▸ **What is expected**: Look for the word "Reset" in the entries and copy every line where it shows up.

▸ **Information shown**:
=== Section Start ===

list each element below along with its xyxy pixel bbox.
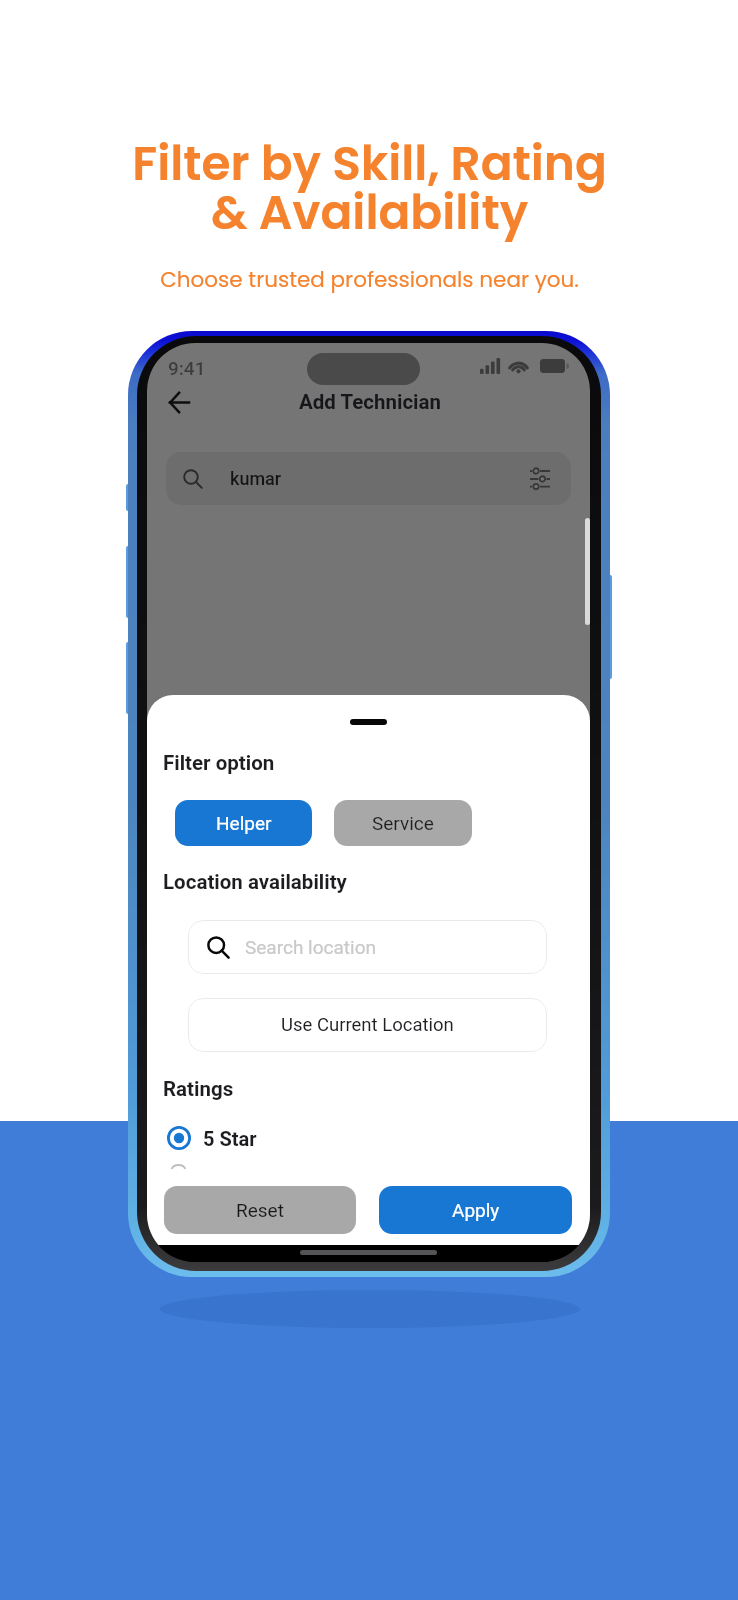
- button[interactable]: Use Current Location: [188, 998, 547, 1052]
- staticText: Filter by Skill, Rating & Availability: [132, 131, 607, 245]
- staticText: kumar: [230, 468, 282, 489]
- staticText: Location availability: [163, 870, 347, 894]
- staticText: Ratings: [163, 1077, 234, 1101]
- staticText: Helper: [216, 812, 272, 834]
- button[interactable]: Apply: [379, 1186, 572, 1234]
- staticText: Add Technician: [299, 390, 442, 414]
- button[interactable]: Helper: [175, 800, 312, 846]
- button[interactable]: Search location: [188, 920, 547, 974]
- button[interactable]: 5 Star: [164, 1120, 314, 1156]
- button[interactable]: Reset: [164, 1186, 356, 1234]
- button[interactable]: Service: [334, 800, 472, 846]
- button[interactable]: Back: [160, 383, 198, 421]
- staticText: Filter option: [163, 751, 275, 775]
- staticText: Search location: [245, 936, 376, 958]
- staticText: Reset: [236, 1199, 284, 1221]
- button[interactable]: kumar: [166, 452, 571, 505]
- staticText: 5 Star: [203, 1127, 257, 1150]
- staticText: Choose trusted professionals near you.: [160, 264, 579, 294]
- staticText: 9:41: [168, 357, 206, 379]
- staticText: Apply: [452, 1199, 500, 1221]
- staticText: Use Current Location: [281, 1014, 454, 1036]
- staticText: Service: [372, 812, 434, 834]
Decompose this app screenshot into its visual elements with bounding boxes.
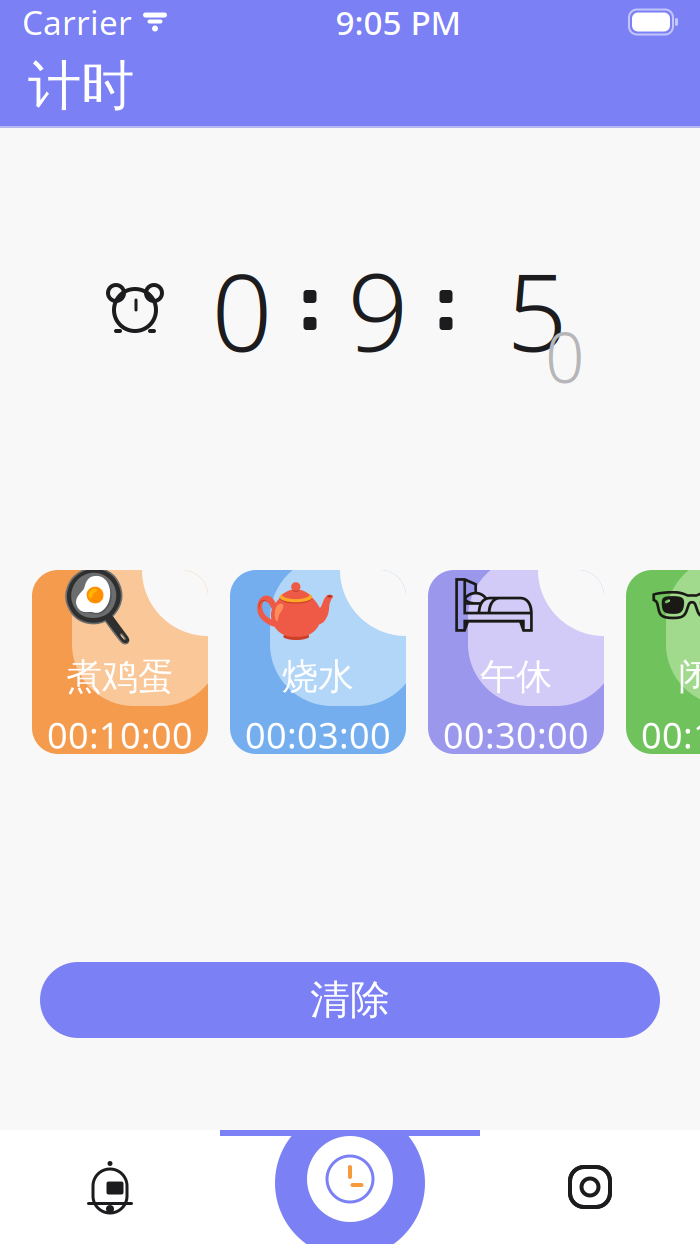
staticText: 🫖 [252,565,338,645]
staticText: 9 [348,239,408,381]
button[interactable]: 提醒 [50,1130,170,1244]
staticText: 5 [506,239,568,381]
button[interactable]: 🛏 [428,570,604,754]
button[interactable]: 🍳 [32,570,208,754]
staticText: 0 [545,310,585,402]
staticText: 00:15:00 [641,711,700,759]
staticText: 00:03:00 [245,711,391,759]
staticText: 午休 [480,655,552,699]
staticText: 00:30:00 [443,711,589,759]
staticText: 🛏 [450,565,538,645]
button[interactable]: 🕶 [626,570,700,754]
staticText: 煮鸡蛋 [66,655,174,699]
staticText: 🍳 [54,565,140,645]
button[interactable]: 清除 [40,962,660,1038]
staticText: 计时 [28,53,134,119]
button[interactable]: 设置 [530,1130,650,1244]
staticText: 00:10:00 [47,711,193,759]
staticText: 0 [212,239,272,381]
staticText: 闭目 [678,655,700,699]
staticText: 清除 [310,975,390,1024]
staticText: 🕶 [648,565,700,645]
staticText: 9:05 PM [336,0,462,44]
button[interactable]: 🫖 [230,570,406,754]
staticText: Carrier [22,0,132,44]
button[interactable]: 计时 [290,1130,410,1244]
staticText: 烧水 [282,655,354,699]
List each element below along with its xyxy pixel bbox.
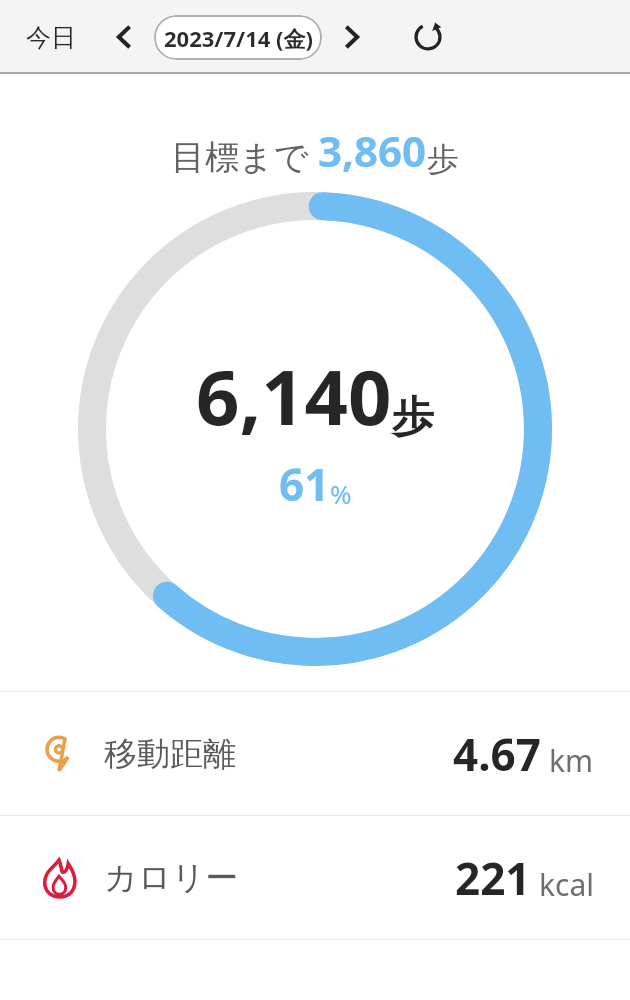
staticText: km — [549, 740, 594, 781]
staticText: kcal — [539, 864, 594, 905]
staticText: % — [330, 476, 352, 511]
button[interactable]: Previous day — [102, 15, 146, 59]
staticText: 6,140 — [196, 344, 392, 448]
other: Calories — [36, 855, 82, 901]
button[interactable]: 2023/7/14 (金) — [154, 15, 322, 60]
staticText: 4.67 — [453, 724, 541, 784]
button[interactable]: Calories — [0, 816, 630, 939]
other: Distance — [36, 731, 82, 777]
button[interactable]: Next day — [330, 15, 374, 59]
staticText: 221 — [455, 848, 531, 908]
button[interactable]: Refresh — [404, 13, 452, 61]
staticText: 2023/7/14 (金) — [164, 23, 313, 53]
staticText: 歩 — [392, 391, 434, 444]
button[interactable]: 今日 — [22, 16, 80, 59]
staticText: 61 — [279, 454, 330, 514]
staticText: 目標まで — [171, 133, 318, 179]
staticText: 今日 — [26, 22, 76, 53]
staticText: 移動距離 — [104, 733, 236, 775]
button[interactable]: Distance — [0, 692, 630, 815]
staticText: 歩 — [427, 139, 459, 179]
staticText: カロリー — [104, 857, 239, 899]
staticText: 3,860 — [318, 122, 427, 179]
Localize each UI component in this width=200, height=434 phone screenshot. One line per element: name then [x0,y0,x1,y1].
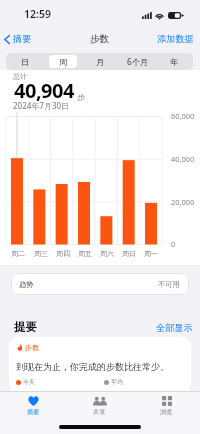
staticText: 周二 [11,249,25,258]
staticText: 60,000 [171,111,195,121]
staticText: 步数 [90,33,110,45]
button[interactable]: 趋势 [11,273,189,295]
staticText: 全部显示 [156,322,193,332]
staticText: 平均 [111,378,123,386]
staticText: 到现在为止，你完成的步数比往常少。 [16,361,169,372]
staticText: 6个月 [127,56,149,67]
staticText: 提要 [14,320,37,334]
staticText: 摘要 [13,33,32,45]
staticText: 2024年7月30日 [13,100,70,111]
button[interactable]: 摘要 [0,30,38,48]
button[interactable]: 浏览 [133,392,200,416]
staticText: 0 [171,239,176,249]
button[interactable]: 日 [6,53,44,70]
staticText: 共享 [93,408,106,416]
staticText: 月 [96,57,105,67]
button[interactable]: 6个月 [119,53,156,70]
staticText: 20,000 [171,197,195,207]
staticText: 趋势 [19,280,34,289]
staticText: 日 [21,57,30,67]
staticText: 年 [170,57,179,67]
button[interactable]: 步数 [9,337,191,393]
staticText: 周一 [144,249,158,258]
staticText: 周三 [34,249,48,258]
button[interactable]: 全部显示 [150,319,200,335]
staticText: 摘要 [27,408,40,416]
staticText: 周日 [122,249,136,258]
button[interactable]: 共享 [66,392,133,416]
staticText: 周 [59,57,68,67]
staticText: 步数 [25,343,39,352]
staticText: 40,904 [14,77,74,104]
staticText: 周四 [56,249,70,258]
staticText: 不可用 [158,280,180,289]
staticText: 40,000 [171,154,195,164]
button[interactable]: 月 [82,53,119,70]
staticText: 周六 [100,249,114,258]
staticText: 今天 [23,378,35,386]
button[interactable]: 年 [156,53,193,70]
staticText: 12:59 [24,7,51,21]
button[interactable]: 周 [44,53,82,70]
button[interactable]: 摘要 [0,392,66,416]
staticText: 总计 [13,72,27,81]
button[interactable]: 添加数据 [150,30,200,48]
staticText: 步 [77,92,85,102]
staticText: 添加数据 [157,33,194,45]
staticText: 周五 [78,249,92,258]
staticText: 浏览 [160,408,173,416]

=== Section End ===

▸ **Solution to the problem**:
- button[interactable]: Reset: [164, 1186, 356, 1234]
- staticText: Reset: [236, 1199, 284, 1221]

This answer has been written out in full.